7. Recurrent Neural Networks

🧱 The encoder-decoder RNN is quite useful for understanding the transformer.

Recurrent Neural Networks

Many tasks require input or output spaces that contain sequences. For instance, in translation programs we oftentimes encode words as sequences of one-hot vectors. These vectors are index vectors with a one at the position of an integer that maps to a word in a fixed vocabulary. A simple recurrent neural network (RNN) processes a sequence of vectors \(\{x_1, ..., x_T\}\) with a recurrence formula \(h_t = f_\theta(h_{t-1},x_t)\). The function \(f\) that we will describe in more detail below takes the same parameters \(\theta\) at every time step to process an arbitrary number of vectors (cf. parameter sharing and inductive bias). An interpretation of the hidden vector \(h\) is that of a summary of all previous \(x\) vectors. A common initialization is \(h_0=\vec{0}\). We can define \(f\) according to three criteria. The first criterion is the input and output space. We would model \(f\) differently for spaces from one to many, many to one or many to many vectors. The second criterion is the order in which we process input vectors and predict output vectors. This depends on the nature of the data. For example, we may either want to predict \(y_t\) directly after processing \(x_t\), or predict the complete output sequence \(\{y_1, ..., y_T\}\) after we have processed the complete input sequence \(\{x_i\}_{i=1}^T\). Another option is to not only compute a summary of the past but also a summary of the future and use both vectors in our predictions. The third criterion is how we want to improve upon drawbacks of the model formulation for longer sequences. We will come to this point later in this section. To illustrate how RNNs work, we will look at two examples.
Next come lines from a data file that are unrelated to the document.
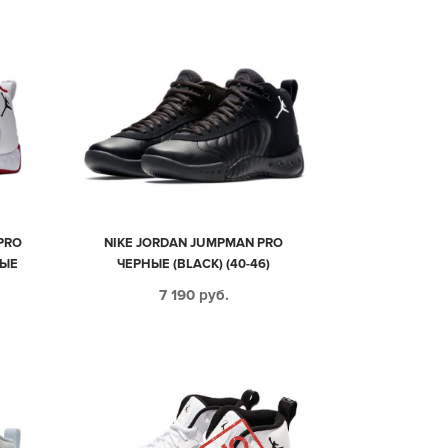
PRO
NIKE JORDAN JUMPMAN PRO
НЫЕ
ЧЕРНЫЕ (BLACK) (40-46)
7 190
руб.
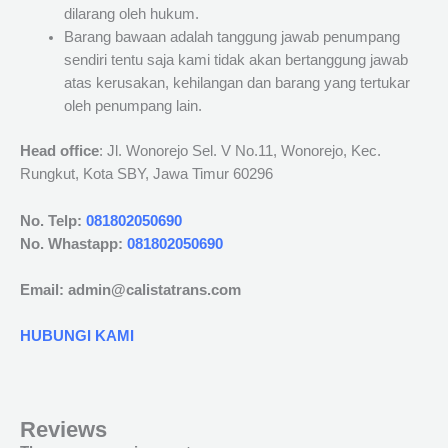
dilarang oleh hukum.
Barang bawaan adalah tanggung jawab penumpang
sendiri tentu saja kami tidak akan bertanggung jawab
atas kerusakan, kehilangan dan barang yang tertukar
oleh penumpang lain.
Head office
: Jl. Wonorejo Sel. V No.11, Wonorejo, Kec.
Rungkut, Kota SBY, Jawa Timur 60296
No. Telp:
081802050690
No. Whastapp:
081802050690
Email: admin@calistatrans.com
HUBUNGI KAMI
Reviews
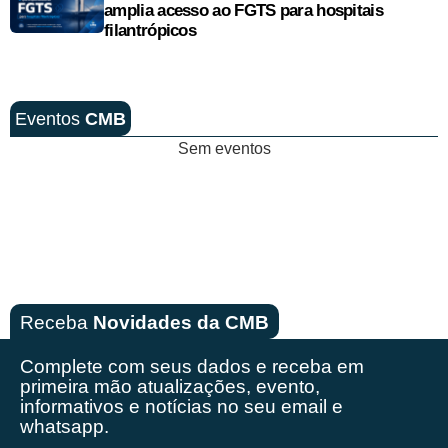
amplia acesso ao FGTS para hospitais
filantrópicos
Eventos
CMB
Sem eventos
Receba
Novidades da CMB
Complete com seus dados e receba em
primeira mão
atualizações, evento,
informativos e notícias no seu email e
whatsapp.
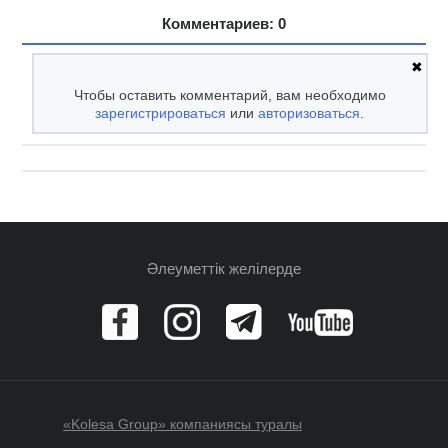
Комментариев: 0
✖
Чтобы оставить комментарий, вам необходимо
зарегистрироваться
или
авторизоваться
.
Әлеуметтік желілерде
«Kolesa Group» компаниясы туралы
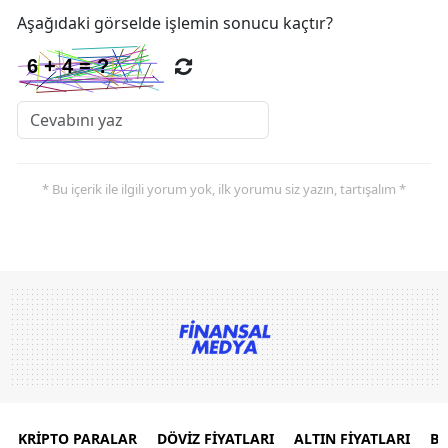
Aşağıdaki görselde işlemin sonucu kaçtır?
* Bu içerik ile ilgili yorum yok, ilk yorumu siz yazın, tartışalım *
KRİPTO PARALAR
DÖVİZ FİYATLARI
ALTIN FİYATLARI
B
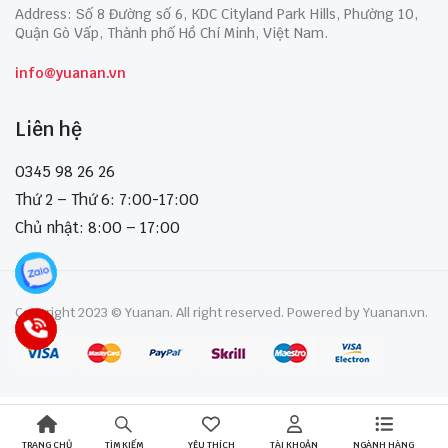
Address: Số 8 Đường số 6, KDC Cityland Park Hills, Phường 10,
Quận Gò Vấp, Thành phố Hồ Chí Minh, Việt Nam.
info@yuanan.vn
Liên hệ
0345 98 26 26
Thứ 2 – Thứ 6: 7:00-17:00
Chủ nhật: 8:00 – 17:00
Copyright 2023 © Yuanan. All right reserved. Powered by Yuanan.vn.
TRANG CHỦ
YÊU THÍCH
TÀI KHOẢN
NGÀNH HÀNG
TÌM KIẾM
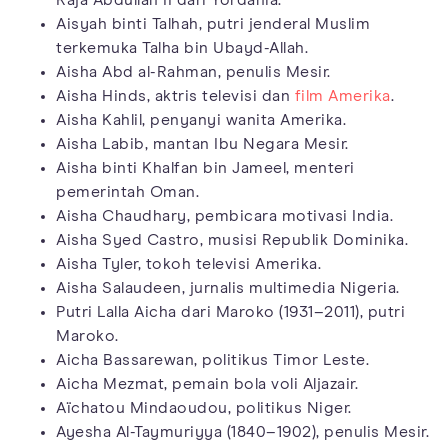
Aisyah binti Talhah, putri jenderal Muslim
terkemuka Talha bin Ubayd-Allah.
Aisha Abd al-Rahman, penulis Mesir.
Aisha Hinds, aktris televisi dan
film Amerika
.
Aisha Kahlil, penyanyi wanita Amerika.
Aisha Labib, mantan Ibu Negara Mesir.
Aisha binti Khalfan bin Jameel, menteri
pemerintah Oman.
Aisha Chaudhary, pembicara motivasi India.
Aisha Syed Castro, musisi Republik Dominika.
Aisha Tyler, tokoh televisi Amerika.
Aisha Salaudeen, jurnalis multimedia Nigeria.
Putri Lalla Aicha dari Maroko (1931–2011), putri
Maroko.
Aicha Bassarewan, politikus Timor Leste.
Aicha Mezmat, pemain bola voli Aljazair.
Aïchatou Mindaoudou, politikus Niger.
Ayesha Al-Taymuriyya (1840–1902), penulis Mesir.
Vanilla Recurrent Neural Networks

Vanilla Recurrent Neural Networks use a recurrence defined by

\(\)\begin{align} h_t &= \phi \big ( W\begin{bmatrix} x_{t}
h_{t-1} \end{bmatrix} \big ). \label{eq:vanilla-rnn} \end{align}\(\)

Here, we concatenate the current input and the previous hidden states, transform both linearly and pass it to a non-linear activation function. This vector notation is equivalent to \(h_t = \phi (W_{xh}x_t + W_{hh}h_{t-1})\). The two matrices \(W_{xh}\) and \(W_{hh}\) are concatenated horizontally to \(W\). If the input vectors \(x_t\) have dimension \(1 \times D\) and the hidden vectors dimension \(1 \times H\), then \(W_{xh} \in \mathbb{R}^{H \times D}\), \(W_{hh} \in \mathbb{R}^{H \times H}\), and weight matrix \(W\) is a matrix with dimensions \([H \times (D+H)]\). Vanilla RNN models the current hidden states \(h_t\) at each time step as a linear function of the elements in the previous hidden states \(h_{t-1}\) and the current input \(x_t\), transformed by a non-linearity. In a classification task, e.g. where we want to predict the next written letter in a prompt by the previously types letters, we would apply the Softmax function to a linear transformation of the hidden state at each time step, \(o_t = W_{ho} h_t\), in order to predict the next character’s one-hot encoding. This is illustrated by Figure 5.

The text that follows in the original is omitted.